Scientists Skolteha published a study in which a record-long case of a coronavirus infection that lasted 318 days is disclosed in detail. The preprint of the article is available on the website Research Square.
The patient, denoted as C, was a sick non-Hodgkin B-cell lymphoma and received a positive test for Coronavirus in April 2020, and the first negative test was obtained for almost a year – in March 2021. During this time, a woman suffered several times from serious symptoms, including the heat and inflammation of the lungs.
Scientists followed the evolution of SARS-COV-2 in the patient’s body using full-bent sequencing and phylogenetic analysis, which confirmed that all this time the woman suffered from the same infection. During the year, the virus has undergone 40 mutations, which is much faster than this happens in the population. SARS-COV-2 has adapted to the body of one person, improving its ability to survive and multiply multiply. Some mutations affected the S-protein and were similar to those observed in other patients.
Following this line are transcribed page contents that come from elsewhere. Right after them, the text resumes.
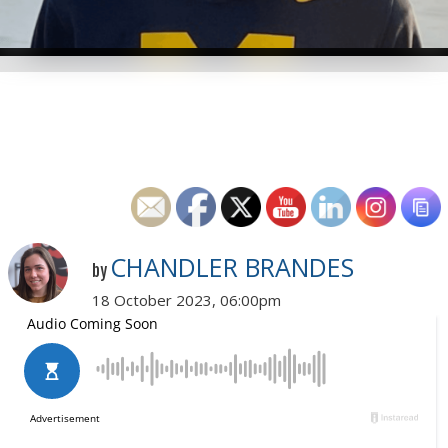
CHANDLER BRANDES
by
18 October 2023, 06:00pm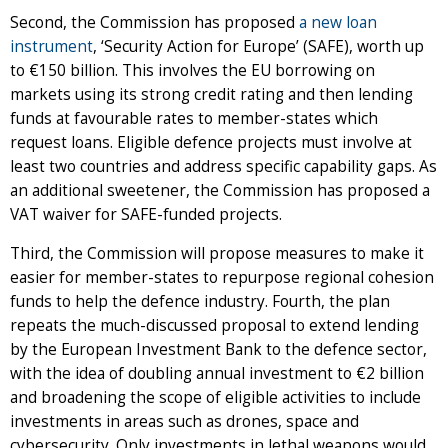
Second, the Commission has proposed
a new loan
instrument
, ‘Security Action for Europe’ (SAFE), worth up
to €150 billion. This involves the EU borrowing on
markets using its strong credit rating and then lending
funds at favourable rates to member-states which
request loans. Eligible defence projects must involve at
least two countries and address specific capability gaps. As
an additional sweetener, the Commission has proposed a
VAT waiver for SAFE-funded projects.
Third, the Commission will propose measures to make it
easier for member-states to repurpose regional cohesion
funds to help the defence industry. Fourth, the plan
repeats the much-discussed proposal to extend lending
by the European Investment Bank to the defence sector,
with the idea of doubling annual investment to €2 billion
and broadening the scope of eligible activities to include
investments in areas such as drones, space and
cybersecurity. Only investments in lethal weapons would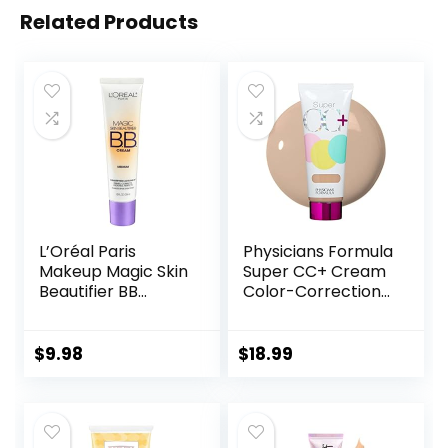
Related Products
L’Oréal Paris
Physicians Formula
Makeup Magic Skin
Super CC+ Cream
Beautifier BB
Color-Correction
Cream Tinted
+ Care Cream Full
Moisturizer,
Coverage
Medium, 1 fl oz, 1
Foundation, Anti
$
9.98
$
18.99
Count
Aging Hydrating
Serum, For Uneven
Skin Tone,
Dermatologist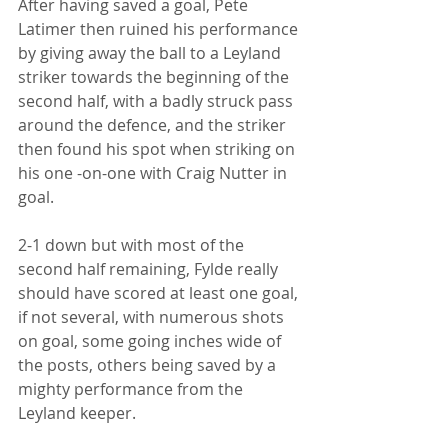
After having saved a goal, Pete 
Latimer then ruined his performance 
by giving away the ball to a Leyland 
striker towards the beginning of the 
second half, with a badly struck pass 
around the defence, and the striker 
then found his spot when striking on 
his one -on-one with Craig Nutter in 
goal.
2-1 down but with most of the 
second half remaining, Fylde really 
should have scored at least one goal, 
if not several, with numerous shots 
on goal, some going inches wide of 
the posts, others being saved by a 
mighty performance from the 
Leyland keeper.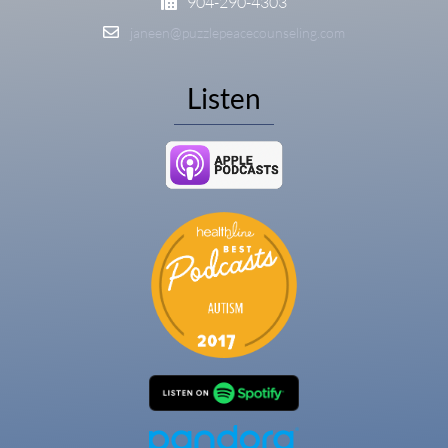
904-290-4303
janeen@puzzlepeacecounseling.com
Listen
It was previously that mutations in S-protein are fixed in response to the effect of neutralizing antibodies, but the patient with did not have in-lymphocytes, and it almost absent IgG antibodies. In addition, many mutations fell on proteins that are not on the surface of the viral shell. This is due to the fact that the patient still acted T-cell immunity, which is capable of recognizing any proteins encoded in the genome of the virus. Thus, SARS-COV-2 has acquired protection that allows the virus to withstand only the part of the immunity that has been preserved in the patient.
Scientists confirmed that the mutations accumulated by the virus allowed him to avoid the presentation of antigens by alleles of the main histocompatibility complex (GKG) of the patient, making the T-cell immune response ineffective. GKG presents alien molecules T-cells for recognition and subsequent pathogen destruction. Probably, new strains that are characterized by increased resistance to antibodies could also arise and quickly accumulate mutations in the body of people with a weakened immune system.